Transcriptome sequence analysis of human colorectal cancer samples reveals cancer functional attributes. H. Ongen1,2,3, T. F. Orntoft4, J. B. Bramsen4, B. Oster4, L. Romano1,2,3, A. Planchon1,2,3, C. L. Andersen4, E. T. Dermitzakis1,2,3 1) Department of Genetic Medicine and Development, University of Geneva, Geneva, Switzerland; 2) SIB, Swiss Institute of Bioinformatics, Lausanne, Switzerland; 3) iGE3, Institute of Genetics and Genomics in Geneva, Geneva, Switzerland; 4) Department of Molecular Medicine, Aarhus University Hospital, Aarhus, Denmark.
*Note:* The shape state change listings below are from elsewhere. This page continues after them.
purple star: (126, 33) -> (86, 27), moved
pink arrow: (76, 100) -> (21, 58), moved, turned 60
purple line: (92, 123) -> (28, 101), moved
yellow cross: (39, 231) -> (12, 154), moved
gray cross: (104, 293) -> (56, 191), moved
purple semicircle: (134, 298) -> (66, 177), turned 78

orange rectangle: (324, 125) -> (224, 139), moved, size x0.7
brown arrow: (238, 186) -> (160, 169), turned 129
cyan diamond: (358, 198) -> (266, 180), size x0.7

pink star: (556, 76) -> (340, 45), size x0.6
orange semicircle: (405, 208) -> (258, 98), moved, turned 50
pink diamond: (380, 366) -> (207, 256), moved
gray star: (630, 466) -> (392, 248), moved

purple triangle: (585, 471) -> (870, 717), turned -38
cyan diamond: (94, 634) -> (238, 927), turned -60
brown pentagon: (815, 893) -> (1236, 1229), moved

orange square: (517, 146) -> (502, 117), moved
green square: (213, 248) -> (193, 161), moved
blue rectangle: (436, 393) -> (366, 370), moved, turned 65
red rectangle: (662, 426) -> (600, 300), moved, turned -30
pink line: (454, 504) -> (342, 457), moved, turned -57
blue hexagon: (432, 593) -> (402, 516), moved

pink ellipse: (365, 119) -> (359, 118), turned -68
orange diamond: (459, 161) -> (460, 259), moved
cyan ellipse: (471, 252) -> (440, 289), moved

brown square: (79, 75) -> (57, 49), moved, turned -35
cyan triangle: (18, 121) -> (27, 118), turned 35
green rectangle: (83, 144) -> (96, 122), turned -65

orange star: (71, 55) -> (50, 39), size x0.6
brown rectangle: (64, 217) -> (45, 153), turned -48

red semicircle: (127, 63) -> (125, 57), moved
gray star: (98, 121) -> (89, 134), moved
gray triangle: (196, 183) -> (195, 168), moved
   In developed countries colorectal cancer (CRC) is the second leading cause of cancer death with a million new cases worldwide yearly and a mortality rate of ~50%. Among cancers, the incidence of CRC ranks fourth in men and third in women and will grow with the increase of westernized lifestyles. Here we will report the RNA-seq analysis of matched tumor and normal mucosa from 103 CRC patients and 20 other normal tissues from unrelated healthy donors. The normal tissues are used to assess how CRC differentiates not only from its normal counterpart but also from other normal tissue types. RNA was purified from microdissected samples (tumour percentage 60%) and sequenced on the Illumina HiSeq (34-80 million reads). Furthermore 90 of the CRC patients germline genomes are genotyped. We observe 1626 differentially expressed genes (FDR = 5%, fold change 2) between normal colon and cancer. Tumors, normal colons, and other tissue samples form three distinct clusters based on gene expression, and tumors cluster in between the other two, suggesting that cancer increases the variance of the transcriptome but in a predictable manner. On average there are 688 significant allele-specific expression (ASE) signals (FDR = 1%) per sample. The proportion of heterozygous sites that have an ASE effect is significantly more in tumors. About 34% of the ASE sites are tumor specific and ~10% of shared ASE sites between normal and tumor exhibit reversal of the effect suggestive of loss of heterozygosity in these genes. Unlike gene expression when ASE is considered, genetic effects on gene expression are more similar between tumors and their match controls than between tumors and other tumors. We identify multiple regions on nearly all chromosomes where the correlation of expression for proximal genes is significantly increased in the tumors when compared to normals. There are 1693 and 948 eQTLs (permutation P < 0.01) in normal and tumors respectively. Approximately 60% of the eQTLs are shared between normal and tumor, with tumor specific eQTLs numbering over 300. We are investigating whether the tumor specific eQTL genes accumulate somatic mutations making them likely candidates for being driver genes. Preliminary analysis indicates that there are 124 gene fusions in the tumor population studied although none are recurrent. Altogether these results will greatly benefit our understanding of colorectal tumorigenesis.